**What the task requires**.
Which of the lines in the records below hold the string "number"? Copy every one of them.

**Supplied information**.
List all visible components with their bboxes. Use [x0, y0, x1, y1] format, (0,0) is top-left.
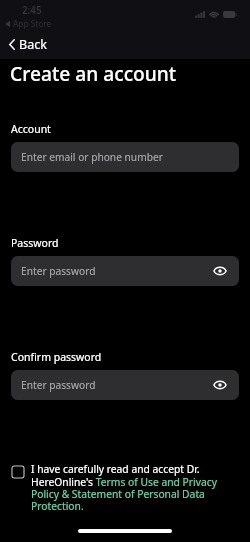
button[interactable]: Accept terms checkbox: [12, 466, 24, 478]
staticText: Enter password: [21, 378, 96, 392]
button[interactable]: Enter password: [11, 370, 239, 400]
staticText: Enter email or phone number: [21, 150, 163, 164]
button[interactable]: Show password: [212, 377, 228, 393]
button[interactable]: Back: [0, 32, 56, 56]
staticText: Back: [19, 36, 48, 53]
staticText: 2:45: [22, 4, 42, 17]
button[interactable]: Show password: [212, 263, 228, 279]
staticText: App Store: [13, 18, 52, 29]
staticText: Enter password: [21, 264, 96, 278]
staticText: Create an account: [10, 60, 177, 86]
staticText: Account: [11, 122, 51, 136]
button[interactable]: Enter password: [11, 256, 239, 286]
staticText: Password: [11, 236, 59, 250]
button[interactable]: Enter email or phone number: [11, 142, 239, 172]
staticText: Confirm password: [11, 350, 102, 364]
button[interactable]: I have carefully read and accept Dr. Her…: [31, 462, 228, 513]
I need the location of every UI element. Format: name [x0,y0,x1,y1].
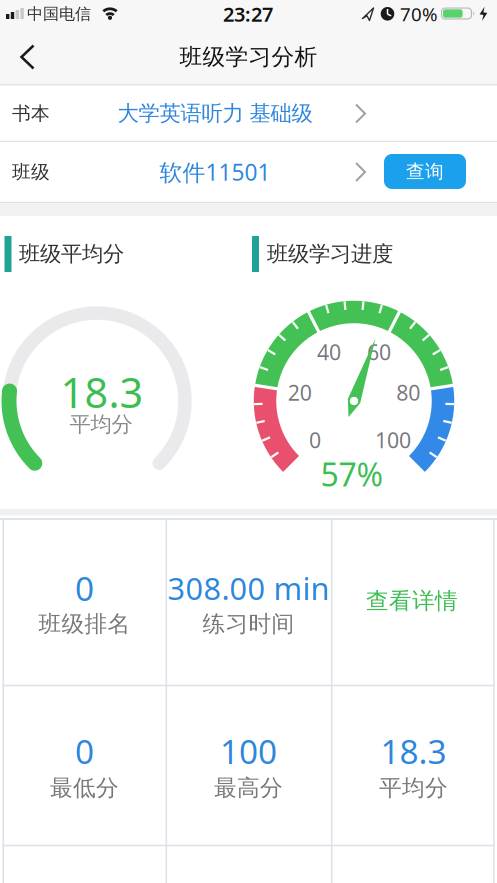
staticText: 中国电信 [27,4,91,24]
staticText: 最低分 [50,774,119,802]
button[interactable]: 查看详情 [332,519,492,683]
staticText: 23:27 [223,1,273,27]
staticText: 57% [320,453,384,495]
staticText: 0 [75,566,94,610]
staticText: 班级学习进度 [267,241,393,267]
staticText: 100 [375,426,411,454]
staticText: 查看详情 [366,587,458,615]
button[interactable]: 班级 [0,142,497,202]
staticText: 平均分 [379,774,448,802]
button[interactable]: 书本 [0,86,497,142]
staticText: 练习时间 [202,610,294,638]
staticText: 0 [309,426,321,454]
staticText: 班级平均分 [19,241,124,267]
staticText: 班级排名 [38,610,130,638]
staticText: 0 [75,729,94,773]
staticText: 308.00 min [168,568,330,608]
staticText: 40 [317,338,341,366]
button[interactable]: 返回 [10,36,54,78]
button[interactable]: 查询 [384,154,466,189]
staticText: 查询 [406,160,444,183]
staticText: 18.3 [60,365,144,420]
staticText: 80 [396,378,420,406]
staticText: 18.3 [380,729,446,773]
staticText: 班级学习分析 [180,43,318,71]
staticText: 100 [220,729,277,773]
staticText: 平均分 [70,411,132,438]
staticText: 20 [288,378,312,406]
staticText: 60 [367,338,391,366]
staticText: 软件11501 [160,157,270,187]
staticText: 70% [400,2,438,26]
staticText: 大学英语听力 基础级 [118,100,312,127]
staticText: 班级 [12,160,50,183]
staticText: 书本 [12,102,50,125]
staticText: 最高分 [214,774,283,802]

**Response to the exercise**.
staticText: Enter email or phone number: [21, 150, 163, 164]
button[interactable]: Enter email or phone number: [11, 142, 239, 172]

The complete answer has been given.